* EXERCISE INSTRUCTIONS:
Write out the records that appear below, verbatim and complete, but without pictures.

** RECORDS TO USE follows **

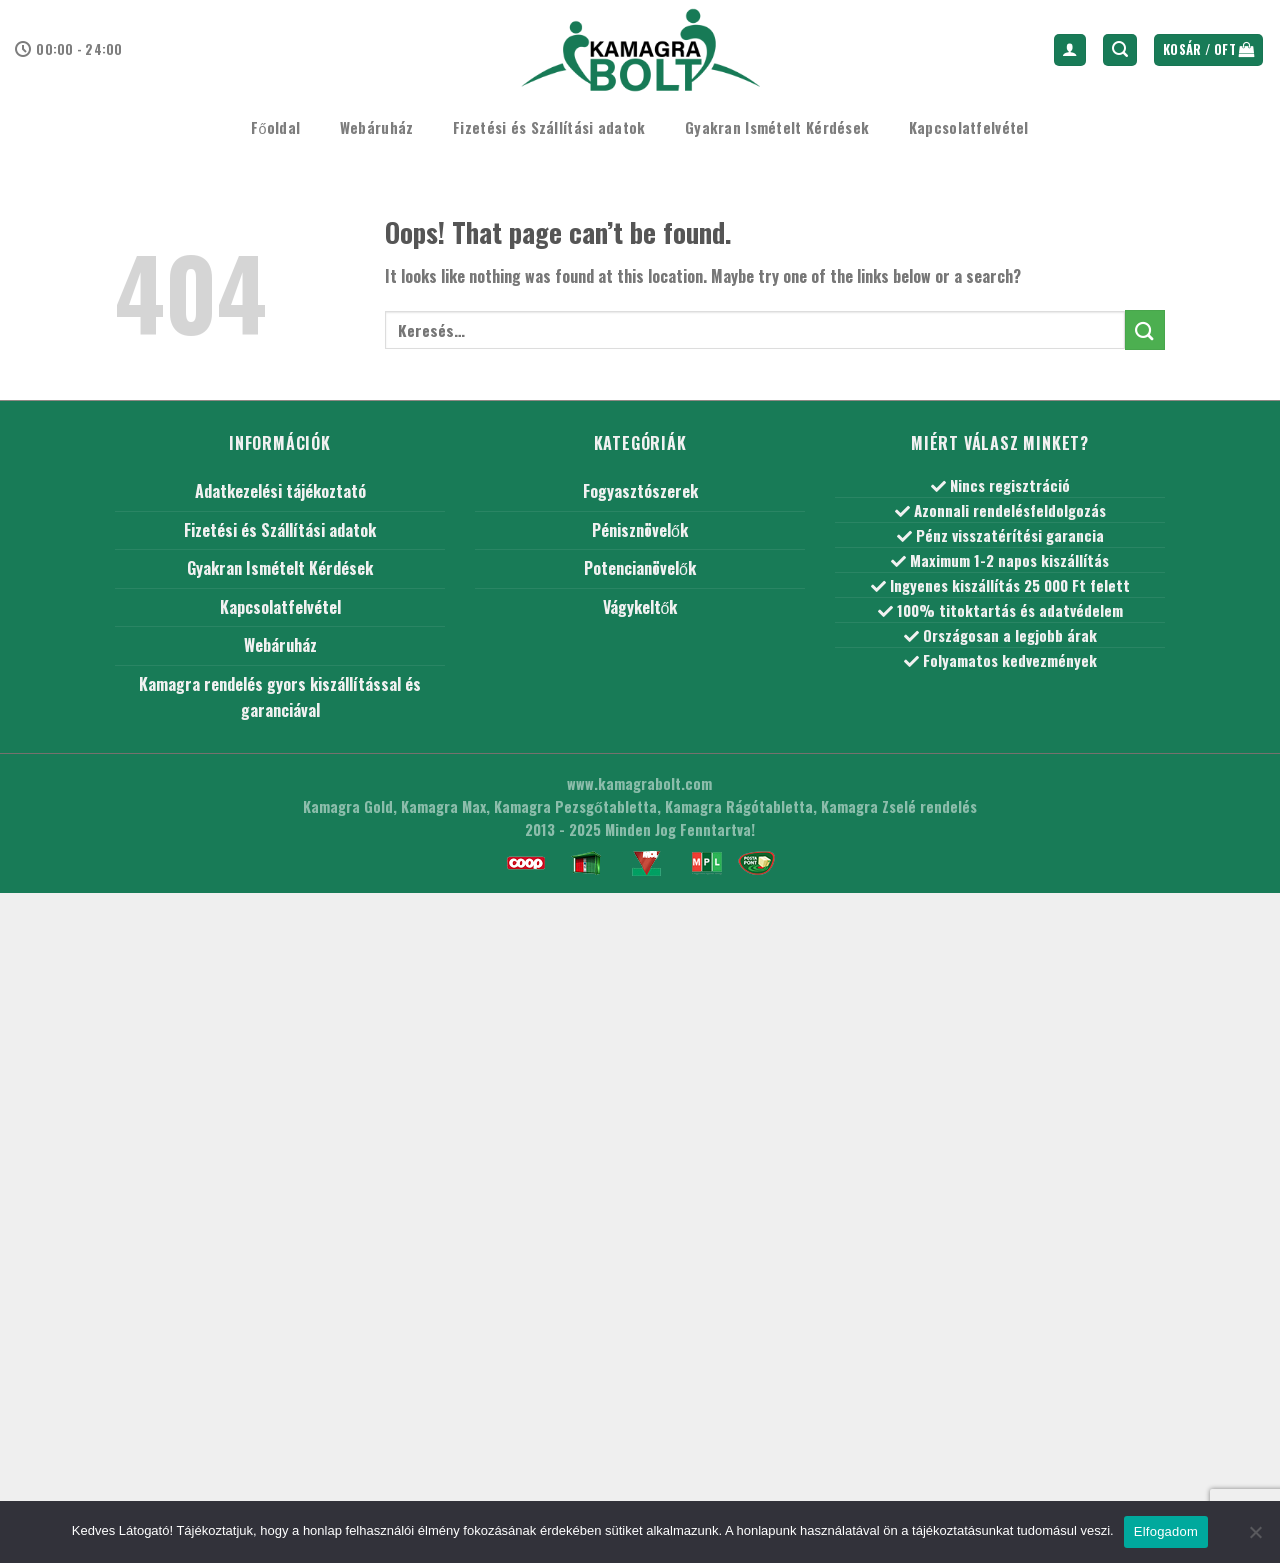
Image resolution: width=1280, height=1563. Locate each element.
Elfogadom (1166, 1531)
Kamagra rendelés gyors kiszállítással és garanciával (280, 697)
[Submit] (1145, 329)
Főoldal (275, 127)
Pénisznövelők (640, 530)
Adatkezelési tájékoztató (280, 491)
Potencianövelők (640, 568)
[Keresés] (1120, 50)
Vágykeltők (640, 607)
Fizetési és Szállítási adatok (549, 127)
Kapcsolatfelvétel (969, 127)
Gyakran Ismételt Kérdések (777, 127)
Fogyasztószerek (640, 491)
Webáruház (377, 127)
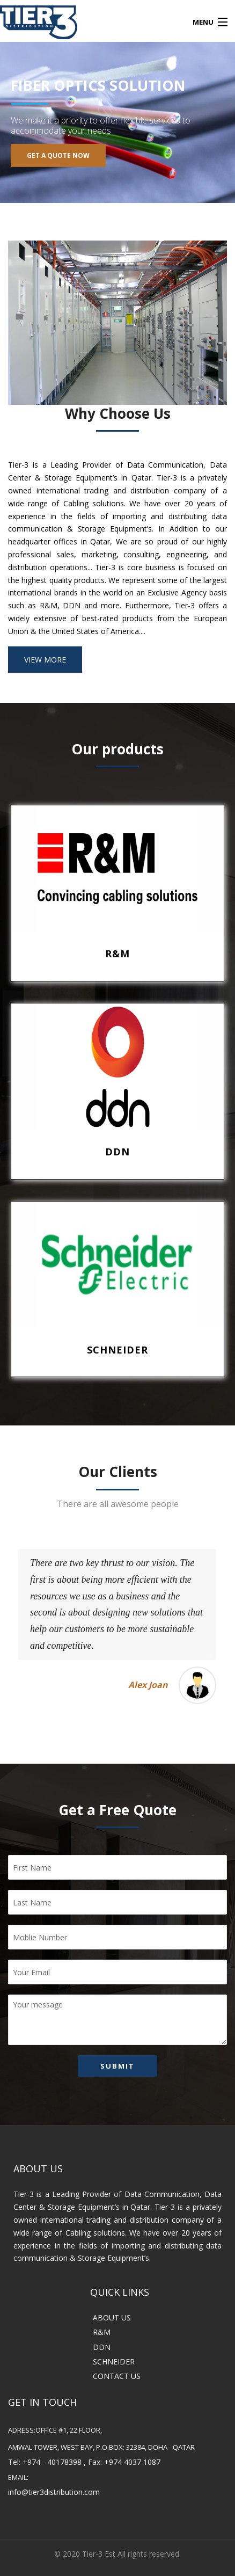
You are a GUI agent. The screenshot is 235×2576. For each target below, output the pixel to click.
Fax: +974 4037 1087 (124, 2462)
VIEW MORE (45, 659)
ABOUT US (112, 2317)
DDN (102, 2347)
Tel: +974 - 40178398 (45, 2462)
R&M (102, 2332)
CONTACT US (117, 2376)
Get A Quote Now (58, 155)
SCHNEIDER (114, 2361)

** End of RECORDS TO USE **

* TASK RESPONSE:
Image resolution: width=1280, height=1563. Locate each element.
Elfogadom (1166, 1531)
Kamagra rendelés gyors kiszállítással és garanciával (280, 697)
[Submit] (1145, 329)
Főoldal (275, 127)
Pénisznövelők (640, 530)
Adatkezelési tájékoztató (280, 491)
Potencianövelők (640, 568)
[Keresés] (1120, 50)
Vágykeltők (640, 607)
Fizetési és Szállítási adatok (549, 127)
Kapcsolatfelvétel (969, 127)
Gyakran Ismételt Kérdések (777, 127)
Fogyasztószerek (640, 491)
Webáruház (377, 127)
You are a GUI agent. The screenshot is 235×2576. For each target below, output the pixel to click.
Fax: +974 4037 1087 (124, 2462)
VIEW MORE (45, 659)
ABOUT US (112, 2317)
DDN (102, 2347)
Tel: +974 - 40178398 (45, 2462)
R&M (102, 2332)
CONTACT US (117, 2376)
Get A Quote Now (58, 155)
SCHNEIDER (114, 2361)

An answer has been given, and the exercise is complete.